This story began 70 years ago with an Austrian musician fleeing the Nazis.

A Polish woman fleeing the Russian soldiers towards the close of World War II.

And their love affair.

Now it has ended with a surprise, $1 million donation to bring more music to the North Country.

For decades Fritz Kramer was a professional piano player in Europe.

Part of a popular group called the Comedy Harmonists.

One of their songs plays here…

But in 1939 Kramer, an Austrian Jew, decided he didn’t like the tune the Nazis were playing.

He fled to the United States.

A few years later he went to Sugar Hill where he stayed at The Homestead, an inn run by Barabara Serafini’s family.

Serafini says her father picked him up from the train station in a snowstorm in 1941.

The next morning the clouds began to clear. Kramer looked around.

“And there were the mountains and he said ‘We are home.’”

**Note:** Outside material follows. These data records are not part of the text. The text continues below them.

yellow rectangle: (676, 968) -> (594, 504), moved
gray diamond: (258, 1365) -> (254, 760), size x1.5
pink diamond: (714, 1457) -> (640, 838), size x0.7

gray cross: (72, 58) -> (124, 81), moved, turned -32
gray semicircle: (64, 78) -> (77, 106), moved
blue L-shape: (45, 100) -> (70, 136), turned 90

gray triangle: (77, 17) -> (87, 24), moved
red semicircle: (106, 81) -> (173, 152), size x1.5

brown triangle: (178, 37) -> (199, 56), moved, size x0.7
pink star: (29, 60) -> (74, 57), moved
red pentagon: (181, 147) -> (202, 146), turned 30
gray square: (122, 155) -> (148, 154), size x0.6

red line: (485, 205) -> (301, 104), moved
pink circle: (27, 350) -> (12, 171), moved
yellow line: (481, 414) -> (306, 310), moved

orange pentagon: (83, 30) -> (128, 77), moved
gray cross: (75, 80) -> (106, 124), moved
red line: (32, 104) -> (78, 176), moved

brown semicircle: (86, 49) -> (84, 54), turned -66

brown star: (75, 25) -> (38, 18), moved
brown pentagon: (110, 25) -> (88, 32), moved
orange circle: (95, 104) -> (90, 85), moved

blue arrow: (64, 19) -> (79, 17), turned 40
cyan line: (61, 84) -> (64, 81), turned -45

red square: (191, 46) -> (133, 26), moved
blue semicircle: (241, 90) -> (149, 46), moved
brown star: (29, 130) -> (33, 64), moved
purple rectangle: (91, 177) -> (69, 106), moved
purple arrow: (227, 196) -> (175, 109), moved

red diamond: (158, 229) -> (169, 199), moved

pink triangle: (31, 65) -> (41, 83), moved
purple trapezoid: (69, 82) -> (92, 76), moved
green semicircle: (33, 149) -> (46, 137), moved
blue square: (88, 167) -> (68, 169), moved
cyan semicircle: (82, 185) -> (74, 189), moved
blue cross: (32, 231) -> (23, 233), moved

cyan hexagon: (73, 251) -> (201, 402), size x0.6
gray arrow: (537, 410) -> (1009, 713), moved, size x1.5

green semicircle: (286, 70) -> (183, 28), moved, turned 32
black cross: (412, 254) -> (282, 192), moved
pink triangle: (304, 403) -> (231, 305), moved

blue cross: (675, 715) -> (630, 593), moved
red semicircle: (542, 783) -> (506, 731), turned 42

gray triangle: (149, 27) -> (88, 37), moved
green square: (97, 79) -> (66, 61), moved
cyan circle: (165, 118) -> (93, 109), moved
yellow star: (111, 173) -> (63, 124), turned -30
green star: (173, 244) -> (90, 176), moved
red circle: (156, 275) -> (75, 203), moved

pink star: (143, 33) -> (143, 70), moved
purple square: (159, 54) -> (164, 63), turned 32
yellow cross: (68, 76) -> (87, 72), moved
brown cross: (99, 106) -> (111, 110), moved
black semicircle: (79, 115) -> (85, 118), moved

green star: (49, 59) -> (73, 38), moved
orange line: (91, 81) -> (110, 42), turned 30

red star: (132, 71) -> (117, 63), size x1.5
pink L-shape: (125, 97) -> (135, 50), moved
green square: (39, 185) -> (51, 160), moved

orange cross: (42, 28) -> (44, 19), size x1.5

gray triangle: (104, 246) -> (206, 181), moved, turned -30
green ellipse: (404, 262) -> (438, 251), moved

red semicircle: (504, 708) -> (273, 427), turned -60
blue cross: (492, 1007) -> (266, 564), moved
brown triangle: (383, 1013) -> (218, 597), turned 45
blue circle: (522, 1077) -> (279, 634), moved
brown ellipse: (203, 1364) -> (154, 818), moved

Year after year Kramer would stay for the summers at the Homestead and perform nearby.

And, he would become a member of the Serafini family.

“I called him ‘Uncle Fritz.' He gave me Spanish lessons. He took me swimming. I was his little niece and he was my pal.”

And eventually he ran into a young woman named Eleonore who was working in New York and wanted singing lessons.

“Well, of course he fell in love with this beautiful young woman and they were married in 1960.”

It was more than four decades later that Barbara Serafini heard the story of Eleonore’s escape.

As the war was closing and the Russian army was churning towards Germany she was a kindergarten teacher in a small Polish town and she fled, hoping to reach the American lines.

 “An Army soldier gave her two Army blankets and they climbed onto the back of an open truck and she said ‘I believe the blankets saved my life because it was the coldest winter I ever remember.”

Then, when the story was over, Eleonore did something.

“She climbed up a ladder to a high closet and brought down this thing wrapped in cloth and tied with strips of cloth. Opened it up and there are the blankets.”

The Kramers settled in New York. Fritz taught at the Manhattan School of Musicuntil his death in 1988. Eleonore died earlier this year.

Sound of a funeral service….

Last month their ashes were buried in the Serafini family plot in Sugar Hill.

That night the North Country Chamber Players- a group of professional musicians -  held a special performance to honor the Kramers.

Sound of music playing...

It was called “From Vienna With Love.”

And it was there that Barbara Serafini announced the Kramers had left an estimated $1 million to the chamber players.

The money can’t be used to replace the normal fundraising, says Ronnie Bauch, who has been with the group since it formed in 1978.

Plus, the principal can’t be touched.

Bauch says whatever is available will be used in several ways.

One is to expand their playing in North Country schools.

Another is to offer scholarships so aspiring professional musicians could come to the North Country and play with the professionals in the chamber players.

 “It is going to be an incredible resource for the organization and for the community.”

But, Bauch says, it there’s also the heavy responsibility of managing the money and making sure it is used well.

And what about the two blankets? They’ll be on display at Barbara Serafini’s Sugar Hill Sampler.